→ **Records contained in a dataset**
.....

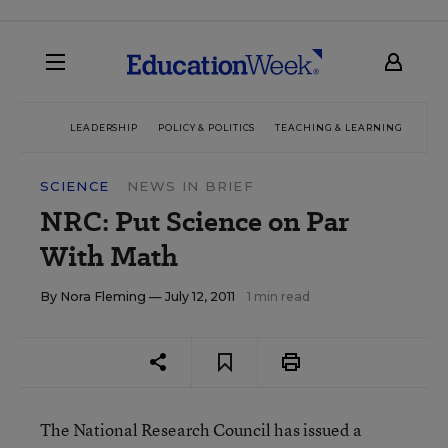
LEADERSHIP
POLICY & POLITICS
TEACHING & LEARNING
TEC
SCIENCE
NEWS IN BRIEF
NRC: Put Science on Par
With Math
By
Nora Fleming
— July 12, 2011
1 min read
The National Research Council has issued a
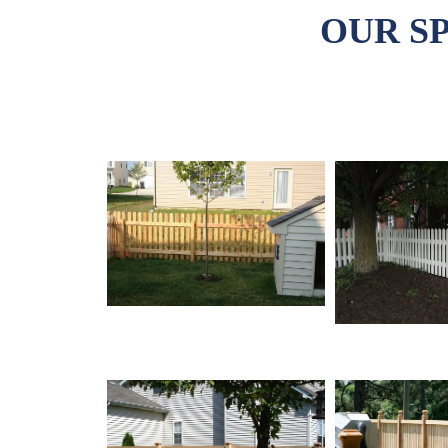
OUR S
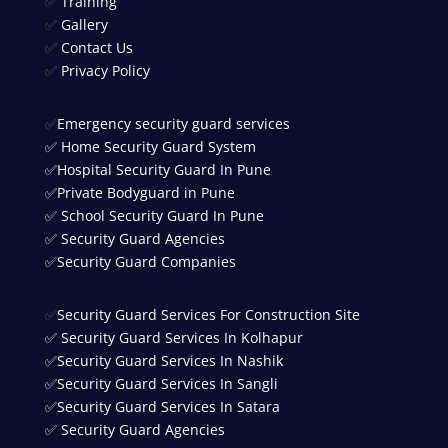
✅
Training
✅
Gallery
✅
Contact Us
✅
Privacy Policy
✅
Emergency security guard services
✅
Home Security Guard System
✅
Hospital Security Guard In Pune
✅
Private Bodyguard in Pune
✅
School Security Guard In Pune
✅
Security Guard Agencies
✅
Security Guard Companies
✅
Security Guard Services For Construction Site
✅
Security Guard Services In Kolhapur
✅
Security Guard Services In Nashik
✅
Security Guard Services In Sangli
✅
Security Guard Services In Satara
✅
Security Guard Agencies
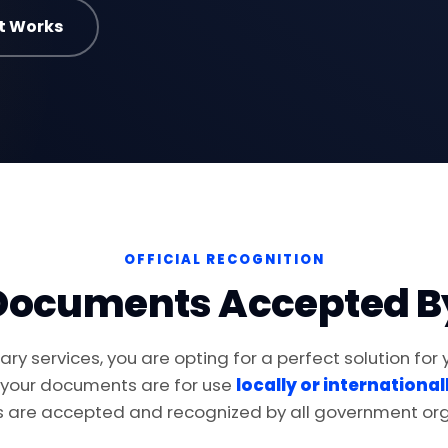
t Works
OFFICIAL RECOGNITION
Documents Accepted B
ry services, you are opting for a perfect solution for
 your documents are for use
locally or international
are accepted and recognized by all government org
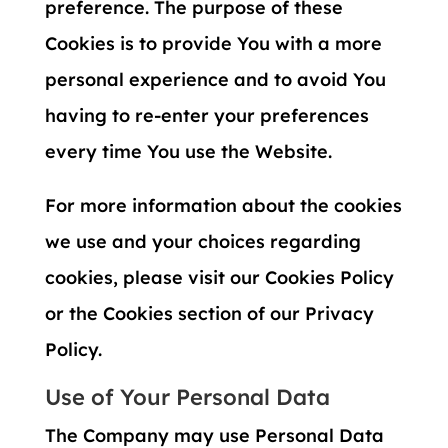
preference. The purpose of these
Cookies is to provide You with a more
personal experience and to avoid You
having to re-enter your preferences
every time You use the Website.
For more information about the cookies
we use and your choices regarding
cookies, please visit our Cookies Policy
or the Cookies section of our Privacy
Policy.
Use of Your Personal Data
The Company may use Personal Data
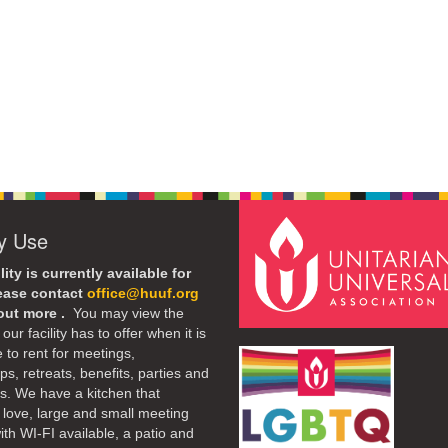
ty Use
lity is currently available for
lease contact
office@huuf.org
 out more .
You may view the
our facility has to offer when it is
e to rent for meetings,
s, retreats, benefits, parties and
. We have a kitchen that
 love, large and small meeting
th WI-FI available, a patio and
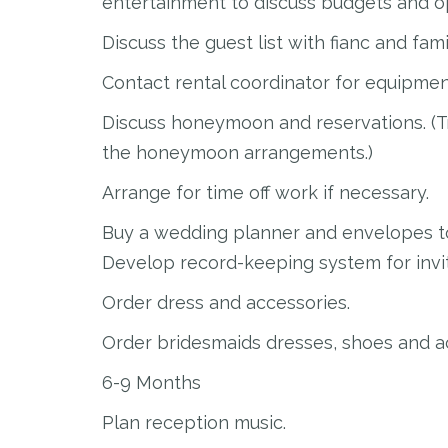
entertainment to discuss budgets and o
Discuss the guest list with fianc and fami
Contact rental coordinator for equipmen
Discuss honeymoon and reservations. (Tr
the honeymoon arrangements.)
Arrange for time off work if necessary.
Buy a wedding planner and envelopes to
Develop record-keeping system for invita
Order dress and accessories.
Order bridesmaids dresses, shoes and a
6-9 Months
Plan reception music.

.....

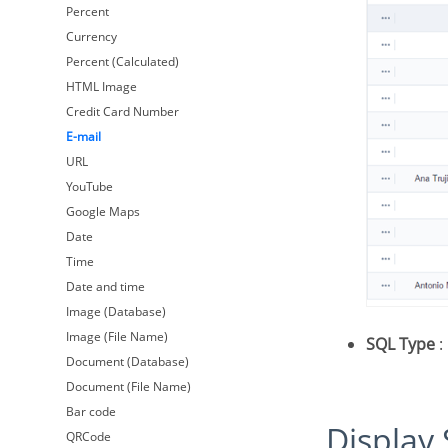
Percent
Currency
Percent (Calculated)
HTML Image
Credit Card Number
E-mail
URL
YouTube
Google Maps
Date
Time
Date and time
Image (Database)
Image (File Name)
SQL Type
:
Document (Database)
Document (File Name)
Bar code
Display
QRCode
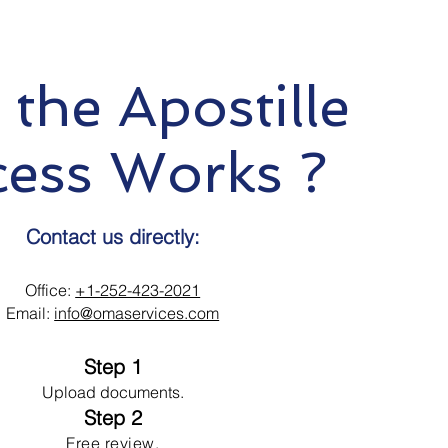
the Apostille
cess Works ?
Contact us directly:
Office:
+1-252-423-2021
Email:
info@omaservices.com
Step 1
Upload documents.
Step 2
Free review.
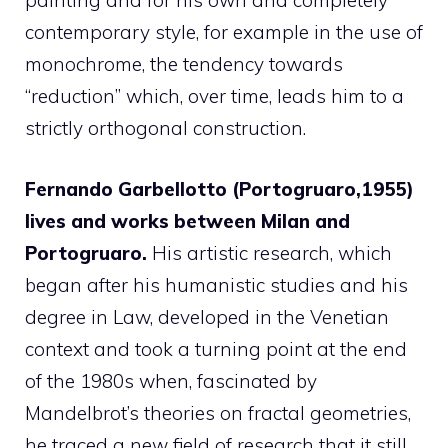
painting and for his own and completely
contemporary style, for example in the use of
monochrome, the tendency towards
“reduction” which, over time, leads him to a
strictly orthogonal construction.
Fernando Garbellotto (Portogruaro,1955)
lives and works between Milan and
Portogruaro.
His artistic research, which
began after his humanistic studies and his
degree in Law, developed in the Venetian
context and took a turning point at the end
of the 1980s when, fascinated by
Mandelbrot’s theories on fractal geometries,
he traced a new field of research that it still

.....

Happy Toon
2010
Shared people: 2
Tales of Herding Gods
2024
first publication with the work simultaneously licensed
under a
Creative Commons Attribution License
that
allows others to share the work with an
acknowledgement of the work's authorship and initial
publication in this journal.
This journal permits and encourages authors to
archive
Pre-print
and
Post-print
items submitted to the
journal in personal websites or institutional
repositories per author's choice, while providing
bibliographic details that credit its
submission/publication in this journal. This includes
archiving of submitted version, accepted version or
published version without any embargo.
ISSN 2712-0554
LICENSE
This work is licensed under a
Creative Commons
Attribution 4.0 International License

.....

→ **Requirement**
Return, word for word, the lines of the data above from the line with "Order bridesmaids dresses, shoes and a" through the line with "Plan reception music.", inclusive.

→ **Your solution**
Order bridesmaids dresses, shoes and a
6-9 Months
Plan reception music.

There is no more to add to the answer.